Comment by schmidtleonard

10 months ago

If you look at the macOS feature history, it's pretty clear that the bulk of the team got shifted to iPhone in 2007 and never really recovered. The widely acknowledged Snow Leopard high water mark happened shortly after.

To be fair, Apple can still pull off the occasional amazing feat of vertical integration -- HDR, APFS, keeping audio latency under control despite the relentless assault of apathy from all directions -- but they never had the same level of consistent drive forward, at least not until a year or two ago when the big push for AI integration started. Apple gets ragged on here, but I think their integration is actually some of the best. They were putting neural cores in chips back when that sort of thing got mocked, not lauded, and every step has been thoughtfully tied in rather than airdropped from a ChatGPT science fair project. But they never got good at building or deploying leading-edge models themselves; I hope they turn it around because this is important.

That may be unlikely. Mark Gurman reported recently for Bloomberg News that “people within Apple’s AI division now believe that a true modernized, conversational version of Siri won’t reach consumers until iOS 20 at best in 2027.”

  • That sounds prudent. There's no reason for them to continue this embarrassment of cramming the product full of worse-than-useless "AI" features. Wait until you can separate the good from the bad from the ugly and choose to just do it good.

  • That's a bummer to hear. They have the money to buy talent and they really ought to be able to pull this off inside of 2025. But if there's no will, there's no way.

    • Their modus operandi is usually to wade in late with a better solution. remember how awful bluetooth was until they applied it well?

Snow leopard is fondly remembered but was buggy has hell when initially released.
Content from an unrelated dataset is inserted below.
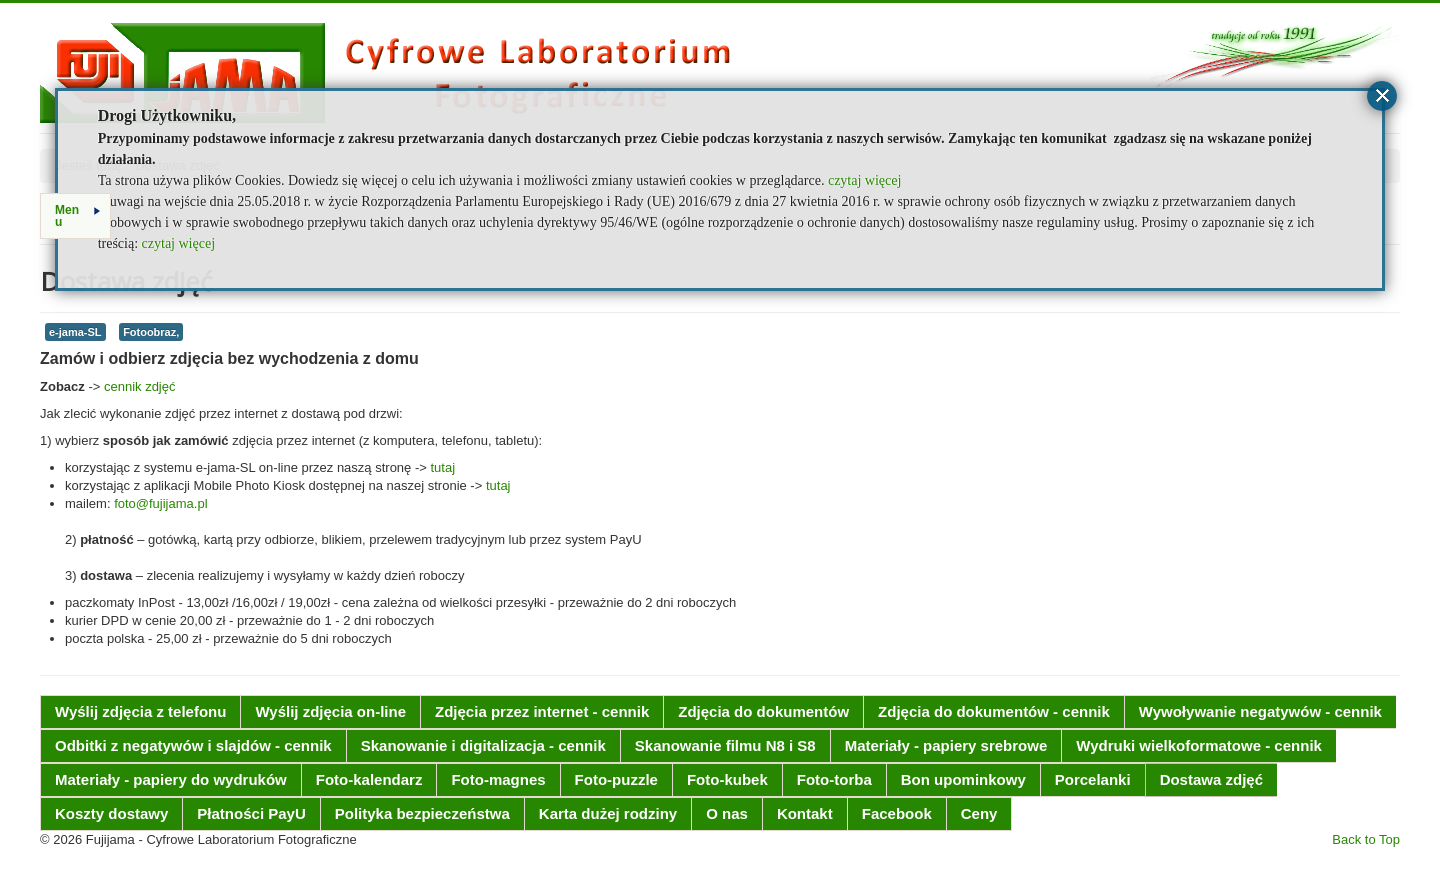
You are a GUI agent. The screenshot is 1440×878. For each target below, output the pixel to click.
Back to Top (1366, 839)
It got good, with time…

  • I wish for snow leopard strategy to be applied to modern scaled operating systems. Let's all agree to spend a year fixing and optimizing rather than making existing functionality worse or launching half baked ideas.

  • iOS becomes good a year after release, then Apple stops you from installing stable version, forcing install of unstable version with unwanted features.

  • Perhaps I was just lucky, but 10.6.0 was equally stable as 10.5.8 for me. It did improve with time, and there’s little opposition to 10.6.8 being the best OS X release there was (except maybe 10.9.5), but for me at least it was a great OS even at launch.